Start of GIVEN RECORDS
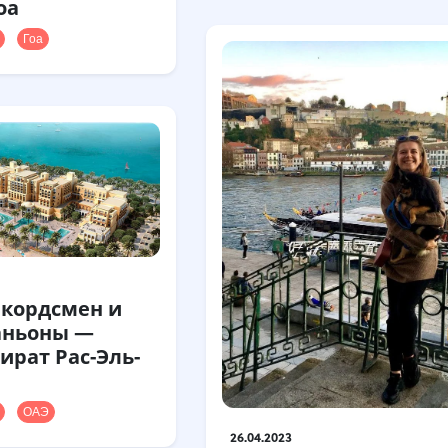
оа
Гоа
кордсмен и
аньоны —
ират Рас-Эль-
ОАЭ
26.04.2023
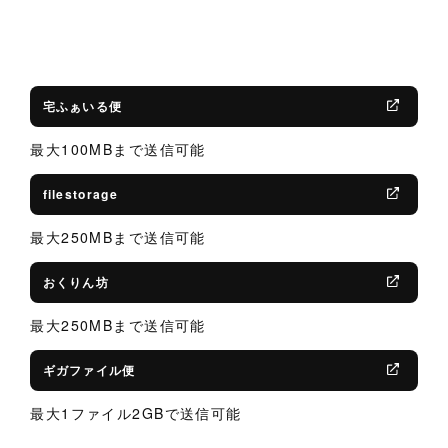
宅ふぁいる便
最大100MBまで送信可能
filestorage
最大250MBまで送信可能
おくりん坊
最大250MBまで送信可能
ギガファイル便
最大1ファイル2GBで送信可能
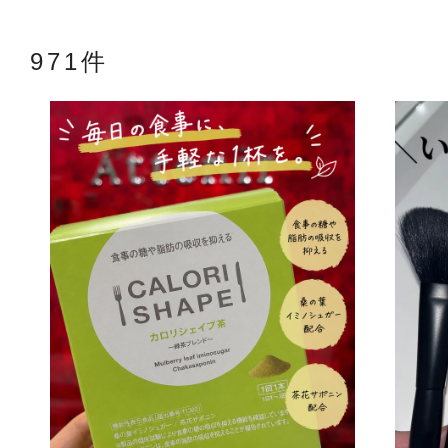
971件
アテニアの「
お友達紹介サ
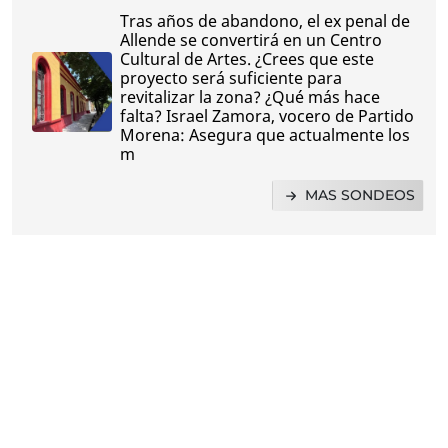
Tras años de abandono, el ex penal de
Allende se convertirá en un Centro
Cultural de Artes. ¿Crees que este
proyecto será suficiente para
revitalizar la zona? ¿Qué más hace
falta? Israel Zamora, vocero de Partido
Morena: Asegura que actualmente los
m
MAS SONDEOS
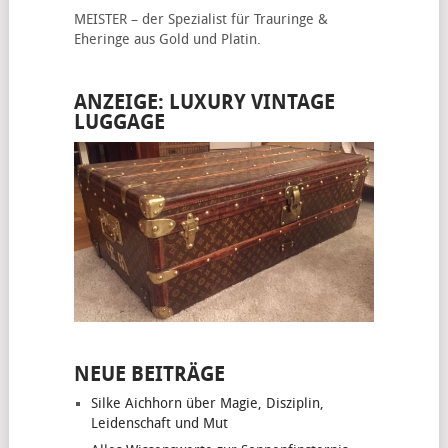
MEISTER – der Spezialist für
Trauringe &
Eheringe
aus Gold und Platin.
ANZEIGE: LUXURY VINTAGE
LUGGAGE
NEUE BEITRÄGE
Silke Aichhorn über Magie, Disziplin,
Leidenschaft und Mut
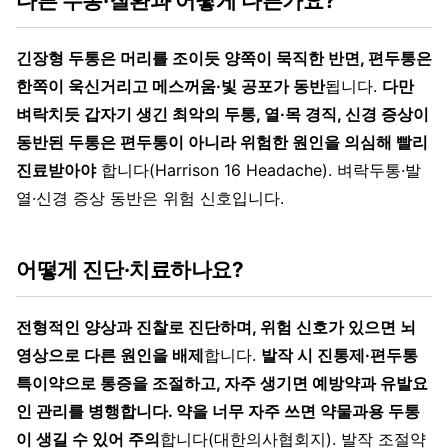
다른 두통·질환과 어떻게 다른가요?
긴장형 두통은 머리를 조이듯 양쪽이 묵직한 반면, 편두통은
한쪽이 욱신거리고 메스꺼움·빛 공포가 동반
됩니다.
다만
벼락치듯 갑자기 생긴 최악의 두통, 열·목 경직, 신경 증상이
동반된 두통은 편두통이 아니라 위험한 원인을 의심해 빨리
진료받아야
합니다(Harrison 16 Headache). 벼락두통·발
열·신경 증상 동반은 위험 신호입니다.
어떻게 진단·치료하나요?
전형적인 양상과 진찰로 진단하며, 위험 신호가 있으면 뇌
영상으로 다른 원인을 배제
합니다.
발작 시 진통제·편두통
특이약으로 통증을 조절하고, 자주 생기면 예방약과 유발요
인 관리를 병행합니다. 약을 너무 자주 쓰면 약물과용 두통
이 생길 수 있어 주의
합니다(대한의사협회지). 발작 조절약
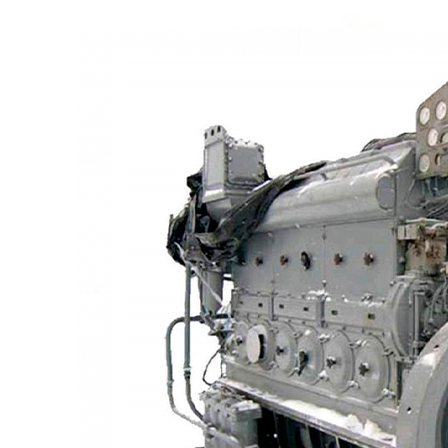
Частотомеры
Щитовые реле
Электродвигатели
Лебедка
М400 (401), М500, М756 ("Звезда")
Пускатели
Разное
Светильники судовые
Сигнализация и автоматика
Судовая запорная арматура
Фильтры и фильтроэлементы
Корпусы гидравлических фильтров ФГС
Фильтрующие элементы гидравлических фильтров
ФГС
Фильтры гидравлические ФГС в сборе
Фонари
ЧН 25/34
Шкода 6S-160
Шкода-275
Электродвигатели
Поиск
End of GIVEN RECORDS
TO DO: Could you copy out every record exactly, minus the pictures?

TASK RESULT:
оа
Гоа
кордсмен и
аньоны —
ират Рас-Эль-
ОАЭ
26.04.2023
宅ふぁいる便
最大100MBまで送信可能
filestorage
最大250MBまで送信可能
おくりん坊
最大250MBまで送信可能
ギガファイル便
最大1ファイル2GBで送信可能
971件
アテニアの「
お友達紹介サ
Tras años de abandono, el ex penal de
Allende se convertirá en un Centro
Cultural de Artes. ¿Crees que este
proyecto será suficiente para
revitalizar la zona? ¿Qué más hace
falta? Israel Zamora, vocero de Partido
Morena: Asegura que actualmente los
m
MAS SONDEOS
MEISTER – der Spezialist für
Trauringe &
Eheringe
aus Gold und Platin.
ANZEIGE: LUXURY VINTAGE
LUGGAGE
NEUE BEITRÄGE
Silke Aichhorn über Magie, Disziplin,
Leidenschaft und Mut
다른 두통·질환과 어떻게 다른가요?
긴장형 두통은 머리를 조이듯 양쪽이 묵직한 반면, 편두통은
한쪽이 욱신거리고 메스꺼움·빛 공포가 동반
됩니다.
다만
벼락치듯 갑자기 생긴 최악의 두통, 열·목 경직, 신경 증상이
동반된 두통은 편두통이 아니라 위험한 원인을 의심해 빨리
진료받아야
합니다(Harrison 16 Headache). 벼락두통·발
열·신경 증상 동반은 위험 신호입니다.
어떻게 진단·치료하나요?
전형적인 양상과 진찰로 진단하며, 위험 신호가 있으면 뇌
영상으로 다른 원인을 배제
합니다.
발작 시 진통제·편두통
특이약으로 통증을 조절하고, 자주 생기면 예방약과 유발요
인 관리를 병행합니다. 약을 너무 자주 쓰면 약물과용 두통
이 생길 수 있어 주의
합니다(대한의사협회지). 발작 조절약
Частотомеры
Щитовые реле
Электродвигатели
Лебедка
М400 (401), М500, М756 ("Звезда")
Пускатели
Разное
Светильники судовые
Сигнализация и автоматика
Судовая запорная арматура
Фильтры и фильтроэлементы
Корпусы гидравлических фильтров ФГС
Фильтрующие элементы гидравлических фильтров
ФГС
Фильтры гидравлические ФГС в сборе
Фонари
ЧН 25/34
Шкода 6S-160
Шкода-275
Электродвигатели
Поиск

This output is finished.